By John Schaffner
Atlanta City Councilmember Howard Shook, who representes a large portion of Buckhead, discussed some of the major issues facing the city—possible changes in the city’s tree ordinance, crime and police staffing, the 2008 operating budget and recommendations for the Peachtree corridor development—before a recent breakfast meeting of the Buckhead Business Association.
Shook said the administration and City Council are in the very early stages of dealing with the 2008 city budget. “I am expecting to see a relatively flat budget” and he said the mayor has assured him there will be no tax increase. He expects the city will continue to roll back the millage rate.
In terms of taxes, the councilman said he did not understand where press reports came from that suggested Mayor Shirley Franklin was going to seek a tax increase to enhance city services. “The mayor is not asking for any tax increase,” he told the group. “She was talking about where she would like the city to be in about 10 years, which would require some additional investment.”
Shook, who was sitting next to the mayor when she made those remarks, said “she plans on going to the state and federal governments and the private sector where appropriate to ask for help.” He explained that the federal government mandates that the city of Atlanta is responsible for providing homeland security for state and federal facilities throughout the city “and that comes with a big price tag. The hope is that the Democratic takeover in Congress will provide a more hospitable climate toward Atlanta and other cities in trying to get some federal help.”
On the issue of the tree ordinance, Shook told the group, “About a year ago, I wrote an ordinance that would allow homeowners to remove one tree in a year’s time without going through all the tree cutting hoops. I did that after hearing too many horror stories about people living in fear of a big tree that hangs over their kids bedroom or people who wanted to renovate their house and there was a tree in the way and they felt they were being mistreated by the city bureaucracy.
“We are all tree huggers,” Shook proclaimed. “I am a tree hugger. I am sure everyone here is a tree hugger.” The councilman told the business crowd, “People came out of the woodwork and there was a lot of condemnation. I have never been associated with a piece of legislation that was more roundly condemned by some and generated more profound thanks and enthusiasm from others who normally pay no attention to city government.”
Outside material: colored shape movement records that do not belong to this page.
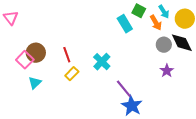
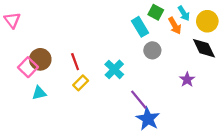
gray circle: (164, 45) -> (152, 50), moved
cyan triangle: (35, 83) -> (39, 93), turned 32

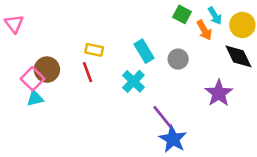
cyan rectangle: (140, 27) -> (144, 51), moved
purple star: (187, 80) -> (219, 93), size x1.5
yellow rectangle: (81, 83) -> (94, 50), moved, turned 56
cyan triangle: (39, 93) -> (35, 98), moved

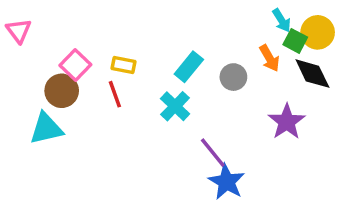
green square: (182, 14) -> (295, 41), moved
orange arrow: (204, 30) -> (269, 58), moved
cyan rectangle: (144, 51) -> (189, 67), turned 70
pink square: (32, 79) -> (75, 65), moved
cyan triangle: (35, 98) -> (46, 129), size x1.5

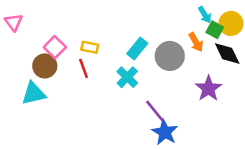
gray circle: (233, 77) -> (170, 56), size x1.5

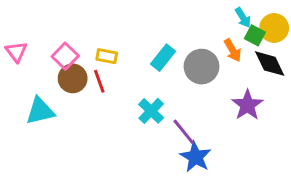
pink triangle: (14, 22) -> (16, 52), moved
brown circle: (45, 66) -> (73, 78), moved
cyan cross: (127, 77) -> (151, 111), moved

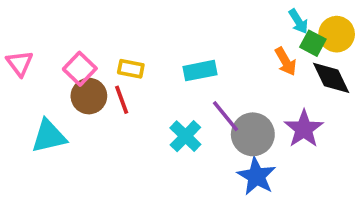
cyan rectangle: (163, 58) -> (200, 71), turned 40
gray circle: (202, 67) -> (253, 134), moved
purple line: (184, 132) -> (225, 116), moved
blue star: (196, 157) -> (256, 176), moved

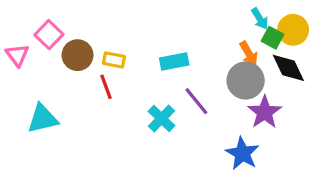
pink square: (80, 69) -> (49, 35), moved
brown circle: (89, 96) -> (77, 55), moved
gray circle: (253, 134) -> (246, 81), moved
blue star: (256, 176) -> (242, 153), moved

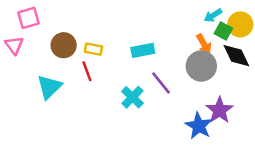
cyan arrow: (260, 19) -> (213, 15), turned 90
pink square: (49, 35) -> (28, 18), moved, turned 30
purple star: (265, 112) -> (219, 110), moved
cyan triangle: (43, 119) -> (49, 87), moved, turned -32

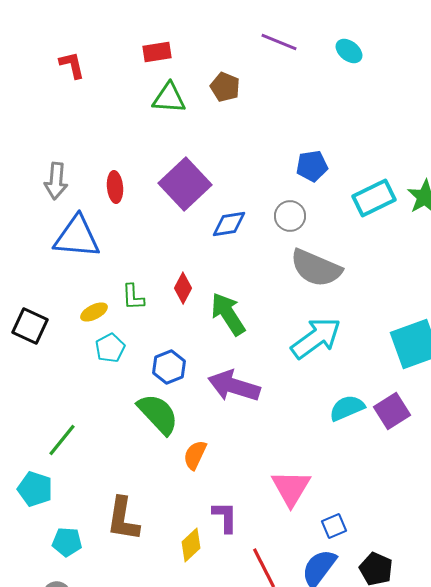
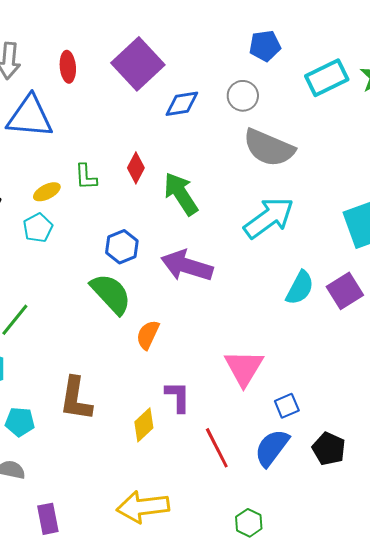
cyan pentagon: (110, 348) -> (38, 228), moved
cyan semicircle: (347, 408) -> (300, 288), turned 141

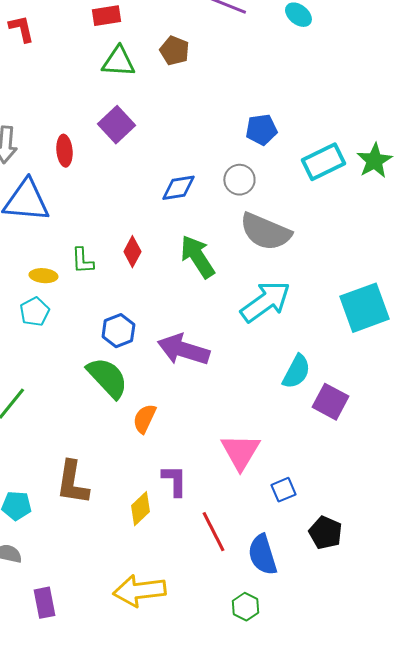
purple square: (138, 64) -> (116, 125), moved, size x0.7
yellow ellipse: (47, 192) -> (43, 276), turned 32
green arrow: (181, 194) -> (197, 257), moved
purple square: (345, 291) -> (330, 402), moved, turned -30
blue semicircle: (272, 448) -> (262, 555), moved, turned -54

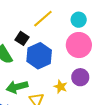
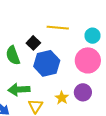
yellow line: (43, 19) -> (58, 28), turned 35

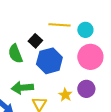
cyan circle: (93, 36) -> (85, 30), moved

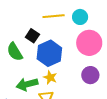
yellow star: (65, 95) -> (50, 77), moved

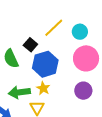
yellow line: (54, 16) -> (54, 28), turned -45

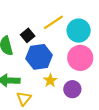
cyan circle: (80, 32) -> (79, 31), size x1.5
yellow star: (43, 88) -> (50, 80), moved

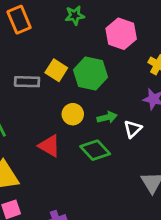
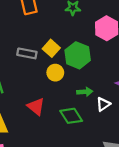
yellow circle: (73, 114) -> (55, 73), moved

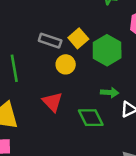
yellow circle: (55, 73) -> (66, 64), moved

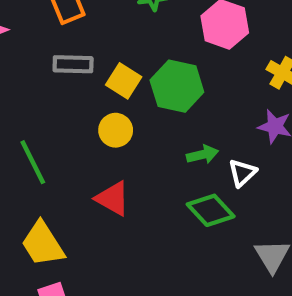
gray rectangle: (50, 41) -> (73, 64), moved
green diamond: (91, 118) -> (211, 210), moved

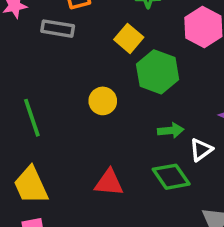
gray rectangle: (73, 64) -> (58, 29), moved
yellow square: (124, 81) -> (129, 38), moved
red triangle: (113, 199) -> (109, 183), moved, turned -32

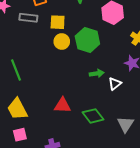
yellow square: (129, 38) -> (58, 22), moved, turned -35
yellow circle: (103, 101) -> (62, 42), moved
green diamond: (171, 177) -> (93, 116), moved

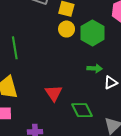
red triangle: (62, 105) -> (54, 93), turned 42

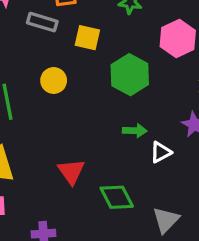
yellow circle: (67, 29) -> (54, 80), moved

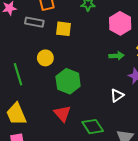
green hexagon: (130, 75) -> (68, 81), moved
green arrow: (135, 131) -> (117, 56), moved

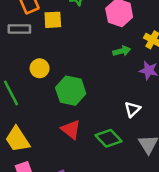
yellow square: (64, 29) -> (53, 20), moved
white triangle: (117, 96) -> (133, 109), moved

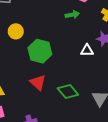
green arrow: (122, 51) -> (72, 15), moved
white triangle: (133, 109) -> (87, 50), moved, turned 40

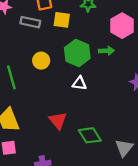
white triangle: (87, 50) -> (79, 83), moved
green hexagon: (40, 51) -> (77, 53), moved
He said he withdrew the paper “because it was going to get killed if it came to a vote” and the administration wanted a chance to work on it. He said he and Councilmember Mary Norwood, who was attending the meeting, were “startled” recently when one of his colleagues wanted it brought up for a vote. “I think the administration is about ready to make proposals for a compromise. I will support a decent compromise.”
He told the group, “The fear is that a homeowner is going to run out and cut down one tree this year and another next year and so on. I personally don’t think that is going to happen. We are going to work on that. It is going to be ugly.”
He said there is a movement in the Georgia Assembly to take the opportunity away from local governments to determine this issue. “I would rather sit down and work it out ourselves.”
Regarding crime, Shook said Zone 2 Commander Major James Sellers has done a great job. “This is the safest part of the city. The crimes that make the news have really plummeted,” he said. “We are the car mischief capitol of the world. I read the crime reports every week and it is page after page of things being taken out of cars,” he explained.
He told the group that calling 911 when there is a problem is really important “because it has an affect on the number strength of the police force that Buckhead will have. All 12 district council members are fighting for the cops as they graduate from the police academy,” he stated. “When we live in the safest part of the city, it is difficult to make the case that we need more police officers, but we do. We have been sort of losing the battle to get our share out of the police academy.”
Shook said the mayor’s blue-ribbon Peachtree corridor task force should be releasing its report in March. He is hopeful it will include recommendations for creation of parks and greenspace. “Where we see all of this increased density along the Peachtree corridor, everyone needs to be within two blocks of a park,” Shook said. “People in office towers should have a place where they can walk out of their buildings and eat lunch . They can be relatively small spaces that are a combination of hardscape and landscaping. They may be small, but we need one every couple of blocks,” he explained.
“You don’t read about zoning fights in Buckhead anymore,” Shook remarked. “That is because developers have stopped bringing problematic applications . They are paying through the nose to buy property that already has the zoning. We need to basically keep doing what we have been doing,” he concluded.